Title: When the kids get it
Post by: PinkieV on April 26, 2015, 08:28:53 PM
My DH is in Florida attending his son's graduation from his Army Reserve MOS. He just called me almost in tears at how my SS19 has grown and matured into a responsible young man with goals and big plans.

SS19 attended three different high schools his senior year, lived with three different families, and had his uBPD mom incarcerated the first week of school for embezzlement. He was set up to fail, but graduated against all those odds, and then joined the reserves.

He threatened his mom with a restraining order prior to leaving for basic training, and went NC for four months. He told my DH today that he made a huge mistake and answered a text from her two months ago. Since then she texts and calls him constantly, both from her phone, and her 11 year old daughter's (SS19's half sister and a chip off the PD block). He and DH were at lunch, and he asked him how to block her. DH showed him, and just like that, he's gone complete NC again.

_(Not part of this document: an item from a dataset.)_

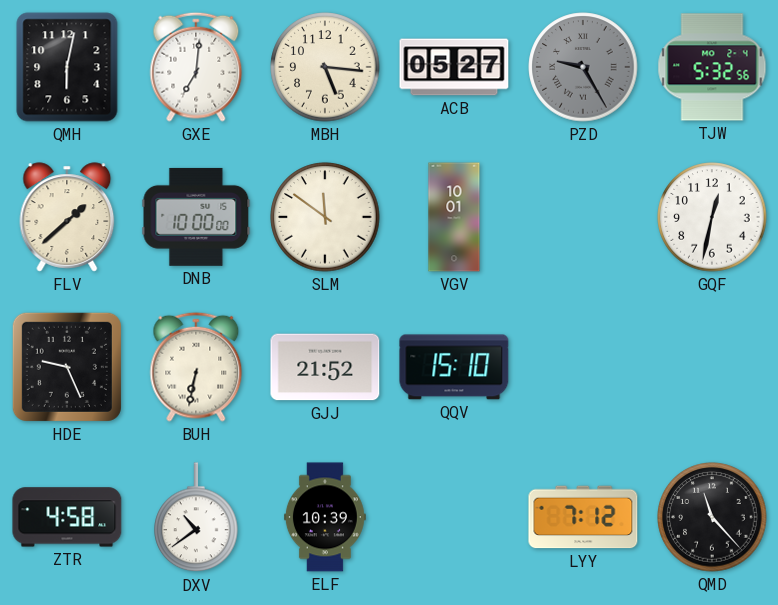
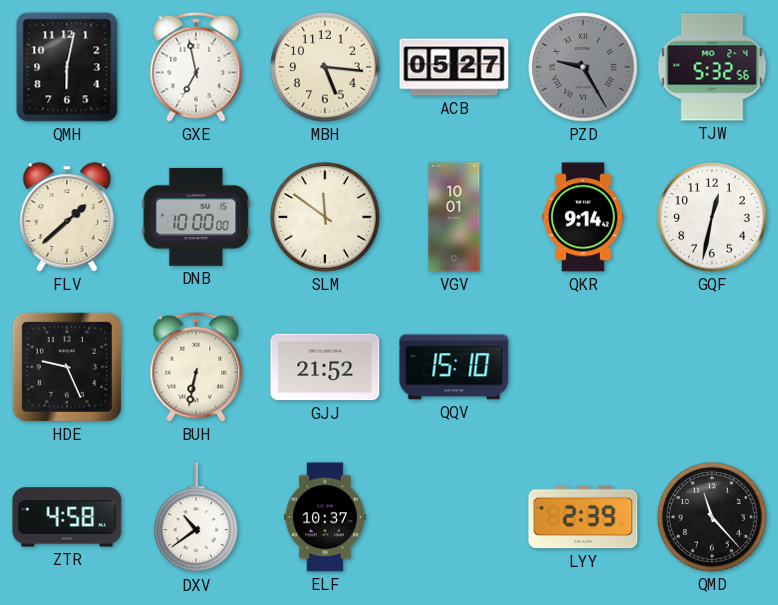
GXE: 7:01 -> 6:58
QKR: none -> 9:14
ELF: 10:39 -> 10:37
LYY: 7:12 -> 2:39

I'm so proud of him for somehow learning about boundaries and setting them up. He had such a transient childhood with hardly any positive adult role models, yet he's figured it out. And he's teaching his little brother, my SS14!  The counselor told us that SS14 told her he 1) told his uBPD mom that he wouldn't get involved in the mess between her and his brother and 2) also told her she has no idea what his relationship with his dad is, so she shouldn't talk about it.

Wow, wow, wow, let's hear it for the boys!


Title: Re: When the kids get it
Post by: Turkish on April 26, 2015, 11:57:23 PM
That's a great story, PinkieV!

SS14 sounds mature beyond his years, too. Take a   for standing by and supporting your family, too... .

Turkish


Title: Re: When the kids get it
Post by: Nope on April 27, 2015, 06:45:53 AM
Thanks PinkieV. I've got a struggling SS10 who doesn't get it at all and just wants to think the best of everyone. He also is living his life with us in perpetual victim mode. It's very hard to deal with and it's like there is no light at the end of the tunnel. A happy story like this does so much. 


Title: Re: When the kids get it
Post by: Rubies on April 27, 2015, 10:10:33 PM
Yay for kids who get it!  Yay for the grownups who set good examples for kids to follow and learn, who can calmly and rationally discuss issues and answer the hot potato questions these kids have!

There is light at the end of the tunnel, it may be a long way off for your kid.  When they approach puberty and assert their personhood, things change, their eyes open, they have questions and they'll want answers and boundaries.